# DP510: can I copy HD programs to my computer?



## d1taylor (Jan 3, 2004)

My DP510 is filling up and my wife keeps telling me that she doesn't want me to delete stuff we've watched in case we want to watch it again. Since I have some very powerful computers in my house and plenty of disk space on them, I'm wondering if there's any way to get to the hard disk in the DP510 and copy programs onto a different system? I do have video capture equipment (an ElGato EyeTV200) so I can just play the material and recapture it, but then there's a generation degradation of the image which I'd like to avoid.

Any way to do this? Thanks!


----------



## retiredTech (Oct 27, 2003)

no legal or easy way to copy direct from HD, 
use S-video L/R out for capture,
if you are "seeing" degradation then you're doing something wrong, 
heck ,even copied to VHS is not "that bad".


----------



## boba (May 23, 2003)

What is recorded on your hard drive is DISH'S compressed digital data stream, the only way to display a picture is to process it through DISH'S receiver.


----------



## Guest (Mar 27, 2004)

You can transfer vids from HD to PC with a Replaytv. Then burn to dvds if you have a burner.


----------



## Guest (Mar 27, 2004)

Go to:

http://groups.yahoo.com/group/dishrip/

There you will find software and instructions for directly dumping the video files from the DVR to your computer. The setup is a little difficult if you've never messed with hard drives before, but after the firsr time, it's easy.
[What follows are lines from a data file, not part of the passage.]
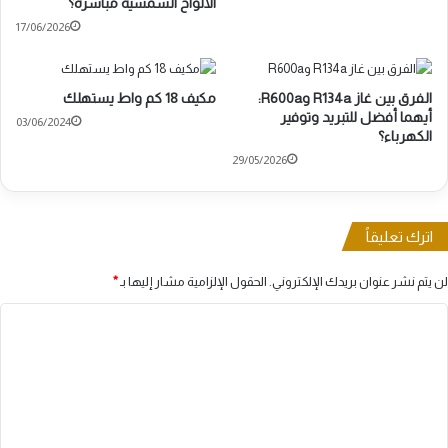
الألواح الشمسية مباشرة؟
17/06/2026
الفرق بين غاز R134a وR600a:
مكيف 18 كم واط يستهلك
أيهما أفضل للتبريد وتوفير
03/06/2024
الكهرباء؟
29/05/2026
اترك تعليقاً
لن يتم نشر عنوان بريدك الإلكتروني.
الحقول الإلزامية مشار إليها بـ
*
ا
ل
ت
ع
ل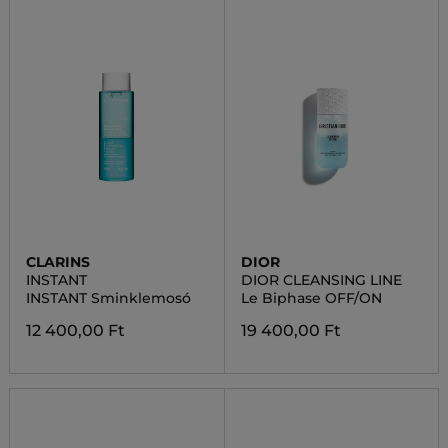
CLARINS
DIOR
INSTANT
DIOR CLEANSING LINE
INSTANT Sminklemosó
Le Biphase OFF/ON
12 400,00 Ft
19 400,00 Ft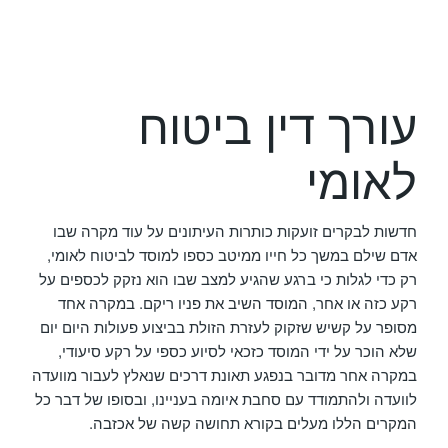
עורך דין ביטוח
לאומי
חדשות לבקרים זועקות כותרות העיתונים על עוד מקרה שבו
אדם שילם במשך כל חייו ממיטב כספו למוסד לביטוח לאומי,
רק כדי לגלות כי ברגע שהגיע למצב שבו הוא נזקק לכספים על
רקע כזה או אחר, המוסד השיב את פניו ריקם. במקרה אחד
מסופר על קשיש שזקוק לעזרת הזולת בביצוע פעולות היום יום
שלא הוכר על ידי המוסד כזכאי לסיוע כספי על רקע סיעודי,
במקרה אחר מדובר בנפגע תאונת דרכים שנאלץ לעבור מוועדה
לוועדה ולהתמודד עם סחבת איומה בעניינו, ובסופו של דבר כל
המקרים הללו מעלים בקורא תחושה קשה של אכזבה.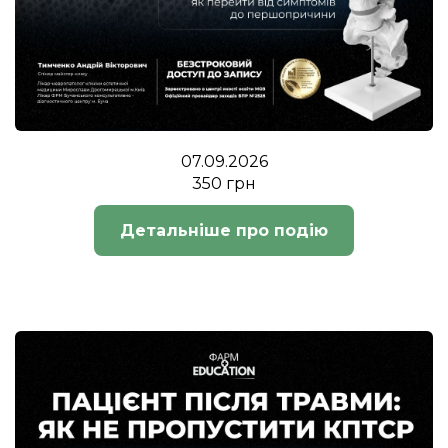
07.09.2026
350 грн
Детальніше про подію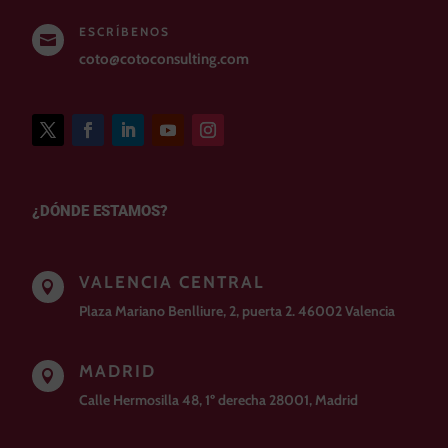
ESCRÍBENOS

coto@cotoconsulting.com
¿DÓNDE ESTAMOS?
VALENCIA CENTRAL

Plaza Mariano Benlliure, 2, puerta 2. 46002 Valencia
MADRID

Calle Hermosilla 48, 1º derecha 28001, Madrid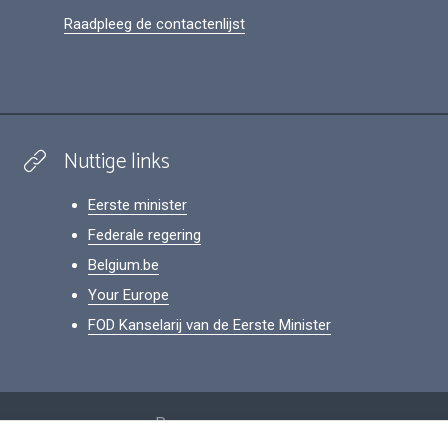
Raadpleeg de contactenlijst
Nuttige links
Eerste minister
Federale regering
Belgium.be
Your Europe
FOD Kanselarij van de Eerste Minister
Footer
Persoonsgegevens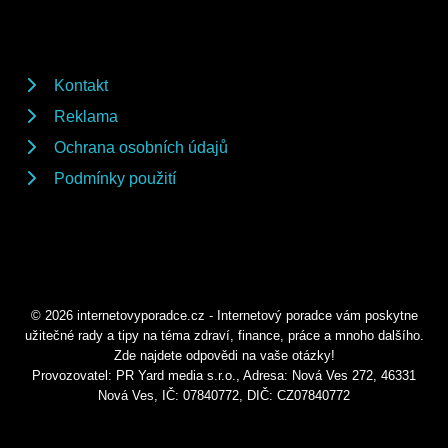
Kontakt
Reklama
Ochrana osobních údajů
Podmínky použití
© 2026 internetovyporadce.cz - Internetový poradce vám poskytne
užitečné rady a tipy na téma zdraví, finance, práce a mnoho dalšího.
Zde najdete odpovědi na vaše otázky!
Provozovatel: PR Yard media s.r.o., Adresa: Nová Ves 272, 46331
Nová Ves, IČ: 07840772, DIČ: CZ07840772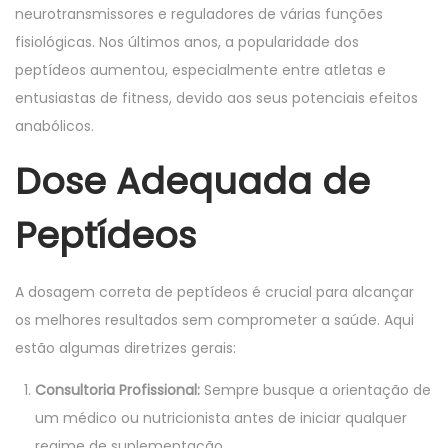
neurotransmissores e reguladores de várias funções
fisiológicas. Nos últimos anos, a popularidade dos
peptídeos aumentou, especialmente entre atletas e
entusiastas de fitness, devido aos seus potenciais efeitos
anabólicos.
Dose Adequada de
Peptídeos
A dosagem correta de peptídeos é crucial para alcançar
os melhores resultados sem comprometer a saúde. Aqui
estão algumas diretrizes gerais:
Consultoria Profissional:
Sempre busque a orientação de
um médico ou nutricionista antes de iniciar qualquer
regime de suplementação.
I should say that doing this will void your warranty, so proceed with caution. Oh, and there's nothing illegal about this.


----------



## Roger Tee (Feb 22, 2004)

I'll second the not illegal bit.. As i understand it, the 50X series data isn't encrypted or copy protected so the DMCA shouldn't enter into it.

Having said that the easiest way is to buy a stand alone DVD recorder. Last time I looked they were starting around $249 and up depending on features.

OTOH opening up your 510 will void the warranty if you break the security seal on teh drive.


----------